* What you will do: Before you return the lines below, strip out any images and keep every word as written.
● ● ●
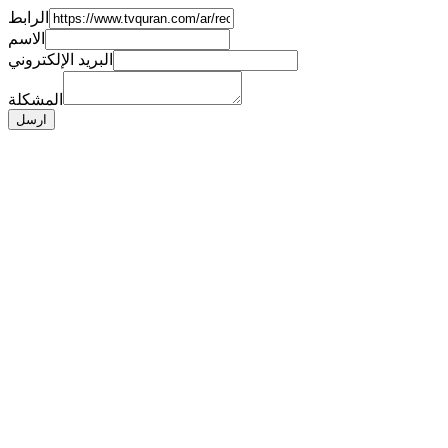
الرابط
الاسم
البريد الإلكتروني
المشكلة
ارسل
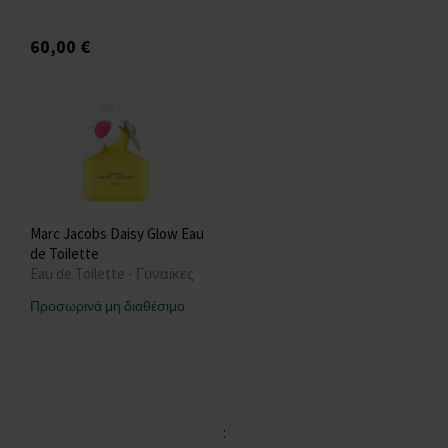
60,00 €
Marc Jacobs Daisy Glow Eau
de Toilette
Eau de Toilette - Γυναίκες
Προσωρινά μη διαθέσιμο
:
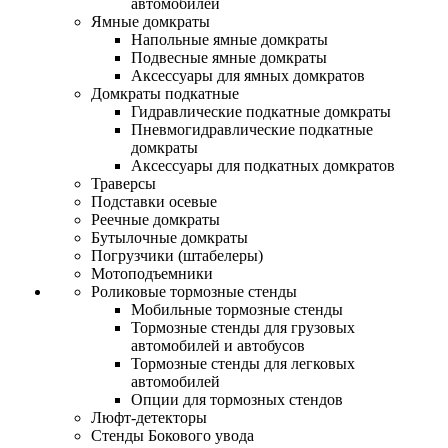
автомобилей
Ямные домкраты
Напольные ямные домкраты
Подвесные ямные домкраты
Аксессуары для ямных домкратов
Домкраты подкатные
Гидравлические подкатные домкраты
Пневмогидравлические подкатные
домкраты
Аксессуары для подкатных домкратов
Траверсы
Подставки осевые
Реечные домкраты
Бутылочные домкраты
Погрузчики (штабелеры)
Мотоподъемники
Роликовые тормозные стенды
Мобильные тормозные стенды
Тормозные стенды для грузовых
автомобилей и автобусов
Тормозные стенды для легковых
автомобилей
Опции для тормозных стендов
Люфт-детекторы
Стенды Бокового увода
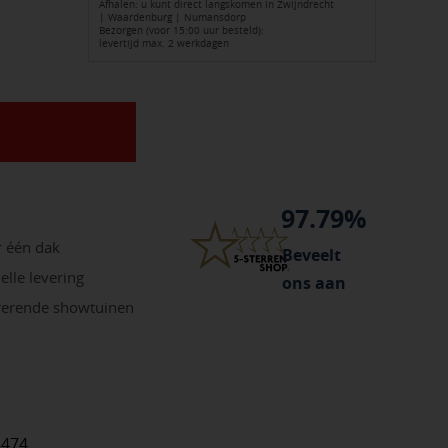
ng
Afhalen: u kunt direct langskomen in Zwijndrecht
| Waardenburg | Numansdorp
Bezorgen (voor 15:00 uur besteld):
levertijd max. 2 werkdagen
97.79%
r één dak
Beveelt
elle levering
ons aan
irerende showtuinen
8474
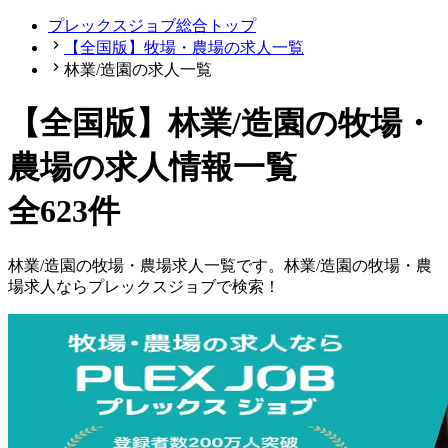
プレックスジョブ総合トップ
【全国版】牧場・農場の求人一覧
林業/造園の求人一覧
【
全国版
】
林業/造園の牧場・
農場の求人情報一覧
全623件
林業/造園
の
牧場・農場
求人一覧です。
林業/造園
の
牧場・農
場
求人ならプレックスジョブで検索！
● ● ●
* Solution to this exercise:
الرابط
الاسم
البريد الإلكتروني
المشكلة
ارسل
60,00 €
Marc Jacobs Daisy Glow Eau
de Toilette
Eau de Toilette - Γυναίκες
Προσωρινά μη διαθέσιμο
:
автомобилей
Ямные домкраты
Напольные ямные домкраты
Подвесные ямные домкраты
Аксессуары для ямных домкратов
Домкраты подкатные
Гидравлические подкатные домкраты
Пневмогидравлические подкатные
домкраты
Аксессуары для подкатных домкратов
Траверсы
Подставки осевые
Реечные домкраты
Бутылочные домкраты
Погрузчики (штабелеры)
Мотоподъемники
Роликовые тормозные стенды
Мобильные тормозные стенды
Тормозные стенды для грузовых
автомобилей и автобусов
Тормозные стенды для легковых
автомобилей
Опции для тормозных стендов
Люфт-детекторы
Стенды Бокового увода
ng
Afhalen: u kunt direct langskomen in Zwijndrecht
| Waardenburg | Numansdorp
Bezorgen (voor 15:00 uur besteld):
levertijd max. 2 werkdagen
97.79%
r één dak
Beveelt
elle levering
ons aan
irerende showtuinen
8474
プレックスジョブ総合トップ
【全国版】牧場・農場の求人一覧
林業/造園の求人一覧
【
全国版
】
林業/造園の牧場・
農場の求人情報一覧
全623件
林業/造園
の
牧場・農場
求人一覧です。
林業/造園
の
牧場・農
場
求人ならプレックスジョブで検索！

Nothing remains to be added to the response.